“Well, Doctor,” said Miller, “if you can spare the time to have a look at it through the microscope, I wish you would, and let us know if you discover anything worth noting. And perhaps you wouldn’t mind taking a glance at the hair, too, to settle the colour more exactly.”
He transferred the latter, which he had carefully folded in paper and put in his pocketbook, to Thorndyke, who deposited it, with the scrap of paper, in his letter-case, after pencilling on the wrapper a note of the nature and source of the object.

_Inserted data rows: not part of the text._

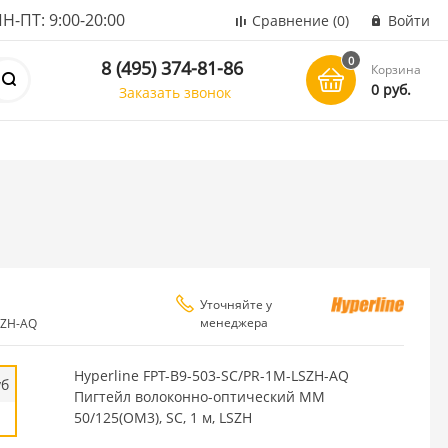
ПТ: 9:00-20:00
Сравнение
(0)
Войти
0
8 (495) 374-81-86
Корзина
0 руб.
Заказать звонок
Уточняйте у
менеджера
SZH-AQ
Hyperline FPT-B9-503-SC/PR-1M-LSZH-AQ
уб
Пигтейл волоконно-оптический MM
50/125(OM3), SC, 1 м, LSZH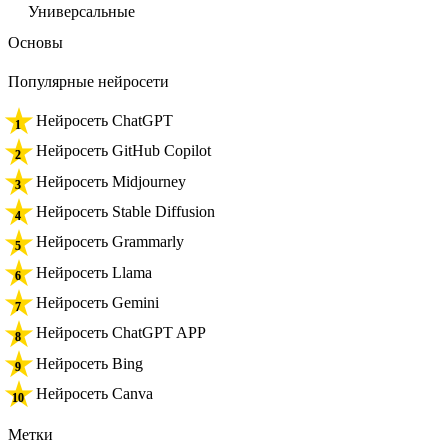
Универсальные
Основы
Популярные нейросети
Нейросеть ChatGPT
Нейросеть GitHub Copilot
Нейросеть Midjourney
Нейросеть Stable Diffusion
Нейросеть Grammarly
Нейросеть Llama
Нейросеть Gemini
Нейросеть ChatGPT APP
Нейросеть Bing
Нейросеть Canva
Метки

“And that,” said the Superintendent, “seems to be the lot. We haven’t done so badly, after all. If you are right—as I expect you are—we have got quite a serviceable description of the man Bromeswell. But it is a most mysterious affair. I can’t imagine what the deuce can have happened. It is pretty clear that he came here about the tenth of June and probably made a batch of paper which we shall hear of later. But what can have happened to the man? Something out of the common, evidently. He would never have stayed away voluntarily with the certainty that the premises would be entered, his precious moulds found and the whole thing blown upon. If he had intended to clear out he would certainly have taken the moulds with him, or at least destroyed them if he thought that the game was up. What do you think, Doctor?”
“It seems to me,” replied Thorndyke, “that there are three possibilities. He may be dead, and if so he probably died suddenly, before he was able to make any arrangements; he may be in prison on some other charge; or he may have got a scare that we know nothing of and had to keep out of sight. You said that the Belgian police were taking some action.”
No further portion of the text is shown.